St. Paul's Episcopal Church, Fayetteville, Arkansas
Elementary Human Rights

The Right to Home and Marriage is a Fundamental Civil Right

by Lowell Grisham

Published in the Northwest Arkansas Times, Fayetteville, AR

May 25, 2009 

Fifty-one years ago, a 1958 Gallup poll showed that 96% of white Americans disapproved of interracial marriage.  Laws at that time prohibited marriage between people of different races in 33 or the 48 states.

 
That same year, political theorist Hannah Arendt wrote a notable reflection on the desegregation crisis in Little Rock.  She argued that there was a fundamental human right which was even more basic than the political rights enshrined in the Constitution and more important than the right to vote.  She said that the free choice of a spouse is “an elementary human right” comparable to the inalienable human rights to “life, liberty and the pursuit of happiness” as proclaimed in the Declaration of Independence.  The right to home and marriage belongs to us as a fundamental human right, she declared.  In the context of the Brown v. Board of Education Supreme Court ruling against racial segregation in education, Arendt claimed that anti-miscegenation laws were more damaging to human liberty than racial segregation in schools. 

Liberals reacted critically.  They feared that her article would enflame racists fears and arouse more passionate opposition to the struggle for desegregation of public institutions.  Nothing is more volatile than sexual talk. 

What a difference fifty years makes.  Today we have an elected president who is the child of an interracial marriage.  The legal right for people of different races to marry is universally recognized.  Interracial couples are common and do not invoke stares or gaping mouths in public.  If there are churches that still prohibit couples from different races to marry, they are fairly hidden in the public landscape.  We rarely hear preachers proclaim the old Biblical proofs about racial purity anymore.  A 2007 poll found that 77% of Americans approve of black-white marriage and only 17% disapprove. 

Today the debate about whether the free choice of a spouse is an elementary human right swirls around gay equality.  Will gay people be allowed the same right to home and marriage as other citizens?  It appears that the question is turning in the same direction as it did for interracial couples.

Nine states now recognize civil unions or registered partnerships that give gay couples the same rights as married persons.  Five states have now legalized gay marriage, and California’s revocation of that right is under judicial review. 
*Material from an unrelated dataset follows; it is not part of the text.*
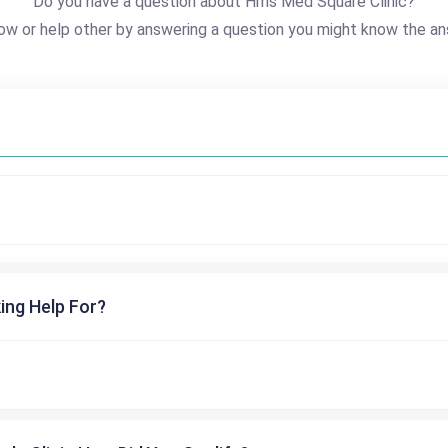
Do you have a question about Hms Med Square Clinic?
ow or help other by answering a question you might know the an
ing Help For?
I was in Seattle recently and read some of the local coverage of the domestic partnership law passed last month by the Washington state legislature.  Seattle Times columnist Danny Westneat’s headline declared “Debate About Gay Equality Appears to be Ending.”  He was reporting about a blog from a conservative megachurch pastor and family-values political activist.  In that blog, 28 out of 34 “right-leaning political or religious activists” recommended not attempting an appeal of the domestic partnership law.  They plan instead “to take a sort of ‘last stand’ against gay marriage.”
 
During the same trip I talked with a priest-colleague who has been presiding at dozens of same-gender blessing services for at least four years, but he believes that marriage should remain as it has been traditionally, a rite for a man and woman.  He supports full and equal civil rights for gay couples, but he will not celebrate a gay marriage, even if it were to be legal in his civil jurisdiction and authorized by his church. 

Everyone should know that a pastor does not have to marry anyone.  I have the absolute right to refuse to marry for any reason.  I regularly turn down wedding requests from people who are not members of our congregation.  Even though they have every legal right to be married, I am not required by the state to perform any marriage.  Regardless of what the civil laws may be, the First Amendment protects the freedom of any church or religious leader.  A minister can refuse to conduct interracial marriages, same-gender unions, or any other similar rite, regardless of civil rights, for any reason whatsoever.  Conservative pastors need not fear.  They will never be forced to marry anyone against their will.

Right now there are two parallel reforms happening.  There is the legal reform of extending equal rights to gay people.  That reform is close to being concluded.  Fairness is triumphing.  It is a basic human right to choose one’s own spouse.  The law will recognize that reality definitively in the near future.

But the reform of religious theology, tradition and practice will have a more spotted conclusion.  Some religious groups will make the covenant of marriage equally available to all adult members.  Others will retain their customs reserving marriage for a man and a woman.  Some will accommodate to offer a same-gender rite of blessing.  Others will maintain their teaching that all sex outside of heterosexual marriage is a sin.  Unfortunately, in matters of justice the church is sometimes slower than the culture.  Racial relationships have been pretty slow to develop in the religious world.  Many have observed that Sunday morning at 11:00 is the nation’s most segregated hour.

But my hunch is that in fifty years, outrage at gay unions will be as archaic as anti-miscegenation laws are today.  When we recognize more fully that the right of adult citizens to choose to marry is an inalienable right of “life, liberty and the pursuit of happiness,” we will become a more just, humane and honorable society.